Putra Tri Ramadani, yang akrab disapa Srondeng, mengukir prestasi di kancah panjat tebing internasional dengan merebut medali perunggu nomor lead putra pada World Climbing Series (WCS) Koper 2026 di Slovenia. Pencapaian ini bukan sekadar tambahan koleksi medali, melainkan sinyal kesiapan atlet berusia 20 tahun tersebut menghadapi Asian Games Aichi-Nagoya yang akan berlangsung September mendatang.
Pada babak final yang digelar akhir pekan lalu, Srondeng menuntaskan tantangan dengan skor 28+, cukup untuk mengamankan posisi ketiga.
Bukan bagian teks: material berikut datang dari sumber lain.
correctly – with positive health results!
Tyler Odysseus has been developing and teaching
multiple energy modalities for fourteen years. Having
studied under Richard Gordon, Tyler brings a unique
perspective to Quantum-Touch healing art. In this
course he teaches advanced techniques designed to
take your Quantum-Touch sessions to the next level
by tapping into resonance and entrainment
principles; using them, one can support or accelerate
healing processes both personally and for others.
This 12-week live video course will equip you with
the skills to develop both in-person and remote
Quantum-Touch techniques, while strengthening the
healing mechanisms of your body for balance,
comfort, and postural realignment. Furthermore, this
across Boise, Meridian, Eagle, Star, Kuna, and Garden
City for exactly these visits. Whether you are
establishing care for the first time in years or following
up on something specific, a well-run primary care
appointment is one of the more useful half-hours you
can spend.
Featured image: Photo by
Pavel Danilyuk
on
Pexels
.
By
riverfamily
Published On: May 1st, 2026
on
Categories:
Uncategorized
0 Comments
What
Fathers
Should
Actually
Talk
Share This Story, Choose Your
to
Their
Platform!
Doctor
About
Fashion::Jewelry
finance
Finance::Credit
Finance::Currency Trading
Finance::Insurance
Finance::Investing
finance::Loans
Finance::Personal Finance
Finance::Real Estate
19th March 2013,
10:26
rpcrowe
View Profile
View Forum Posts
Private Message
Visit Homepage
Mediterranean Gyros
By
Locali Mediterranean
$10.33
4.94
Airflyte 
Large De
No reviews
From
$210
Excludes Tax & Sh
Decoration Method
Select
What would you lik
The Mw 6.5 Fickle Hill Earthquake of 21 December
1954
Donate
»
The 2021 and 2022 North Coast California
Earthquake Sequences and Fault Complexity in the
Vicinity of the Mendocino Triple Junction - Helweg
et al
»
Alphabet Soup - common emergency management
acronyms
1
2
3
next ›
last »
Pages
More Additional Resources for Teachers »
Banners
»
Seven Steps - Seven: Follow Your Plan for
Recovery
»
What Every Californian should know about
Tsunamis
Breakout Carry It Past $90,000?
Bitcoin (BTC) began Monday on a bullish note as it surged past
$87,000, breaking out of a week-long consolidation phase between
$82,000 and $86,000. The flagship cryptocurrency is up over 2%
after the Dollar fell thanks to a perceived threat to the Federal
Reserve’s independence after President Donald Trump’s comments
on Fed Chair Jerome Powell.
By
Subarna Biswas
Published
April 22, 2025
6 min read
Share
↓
Ia harus mengakui keunggulan dua pendaki Jepang, Neo Suzuki yang menjadi juara dengan torehan 33+ dan Satone Yoshida yang duduk di peringkat kedua lewat skor 30+. Dominasi Negeri Sakura di nomor lead kembali terlihat, namun penampilan Srondeng menunjukkan bahwa jarak dengan pendaki elite dunia semakin tipis.
Perjalanan Srondeng di Koper terbilang impresif. Ia memulai dari kualifikasi dengan catatan 5,1 dan menempati peringkat ketujuh, kemudian merangkak naik ke posisi kelima pada semifinal dengan nilai 33. Konsistensi ini menjadi modal penting, terutama ketika persaingan di babak akhir diwarnai nama-nama kuat dari Jepang, Italia, dan Korea Selatan. Pelatih dan pengamat menilai kemampuan Srondeng dalam membaca jalur (route reading) dan mengelola tekanan menjadi faktor kunci di balik performanya.
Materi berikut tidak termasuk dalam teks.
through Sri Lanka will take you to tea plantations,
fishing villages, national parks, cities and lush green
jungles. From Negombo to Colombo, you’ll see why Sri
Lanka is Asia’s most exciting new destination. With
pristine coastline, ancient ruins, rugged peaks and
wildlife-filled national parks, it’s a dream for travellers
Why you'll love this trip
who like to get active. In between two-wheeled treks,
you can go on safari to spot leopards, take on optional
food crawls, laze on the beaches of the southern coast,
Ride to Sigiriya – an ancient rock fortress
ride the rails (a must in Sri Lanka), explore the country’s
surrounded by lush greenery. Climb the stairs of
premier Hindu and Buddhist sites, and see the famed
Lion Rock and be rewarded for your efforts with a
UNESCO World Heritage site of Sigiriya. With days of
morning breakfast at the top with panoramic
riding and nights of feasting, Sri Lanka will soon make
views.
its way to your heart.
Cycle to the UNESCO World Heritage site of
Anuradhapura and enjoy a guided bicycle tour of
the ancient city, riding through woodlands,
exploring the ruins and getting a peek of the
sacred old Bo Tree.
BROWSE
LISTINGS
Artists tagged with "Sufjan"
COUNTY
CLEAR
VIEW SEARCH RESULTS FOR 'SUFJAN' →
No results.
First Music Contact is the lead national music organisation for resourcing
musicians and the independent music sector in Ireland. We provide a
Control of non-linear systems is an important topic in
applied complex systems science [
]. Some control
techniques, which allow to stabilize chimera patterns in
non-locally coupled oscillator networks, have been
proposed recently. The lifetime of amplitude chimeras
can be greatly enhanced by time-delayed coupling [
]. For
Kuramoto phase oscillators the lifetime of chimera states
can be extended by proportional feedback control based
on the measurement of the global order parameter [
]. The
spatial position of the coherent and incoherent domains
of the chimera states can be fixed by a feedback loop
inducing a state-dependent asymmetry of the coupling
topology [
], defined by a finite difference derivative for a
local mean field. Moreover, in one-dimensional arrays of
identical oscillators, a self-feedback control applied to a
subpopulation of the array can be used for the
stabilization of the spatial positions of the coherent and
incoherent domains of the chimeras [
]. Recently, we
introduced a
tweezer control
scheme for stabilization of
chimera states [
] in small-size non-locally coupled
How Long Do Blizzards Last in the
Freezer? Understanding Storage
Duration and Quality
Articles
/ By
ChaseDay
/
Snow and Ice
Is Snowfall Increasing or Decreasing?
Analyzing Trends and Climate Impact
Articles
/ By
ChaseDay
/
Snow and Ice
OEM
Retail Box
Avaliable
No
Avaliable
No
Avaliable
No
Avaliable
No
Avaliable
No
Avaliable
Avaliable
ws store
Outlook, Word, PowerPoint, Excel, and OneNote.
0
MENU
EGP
Bagi Pengurus Pusat Federasi Panjat Tebing Indonesia (PP FPTI), hasil ini sejalan dengan target yang dipasang sebelum keberangkatan ke Slovenia. Federasi memang sengaja mengirim atlet ke seri WCS bukan hanya untuk berkompetisi, tetapi juga untuk mengumpulkan poin peringkat dunia dan menguji kesiapan mental menghadapi Asian Games 2026. Koper menjadi panggung uji coba yang ideal, mengingat nomor lead akan dipertandingkan di Aichi-Nagoya pada 19 September hingga 4 Oktober.
Konteks domestik, torehan Srondeng menambah daftar prestasi panjat tebing Indonesia di level internasional, setelah sebelumnya tim speed relay juga mempersembahkan medali. Namun, yang lebih penting adalah pesan bahwa pembinaan atlet muda mulai menunjukkan hasil. Dengan usia yang masih 20 tahun, Srondeng memiliki ruang pengembangan yang luas, dan pengalaman melawan pendaki top dunia seperti Suzuki dan Yoshida akan menjadi pelajaran berharga.
Ke depan, pertanyaan yang menggantung adalah bagaimana FPTI mengelola momentum ini. Akankah Srondeng diberi lebih banyak porsi kompetisi internasional untuk mengasah konsistensinya? Atau justru fokus pada pemeliharaan kondisi jelang Asian Games? Jawabannya akan menentukan apakah medali perunggu di Slovenia ini menjadi awal dari kebangkitan panjat tebing Indonesia di kancah Asia, atau sekadar kilatan sesaat.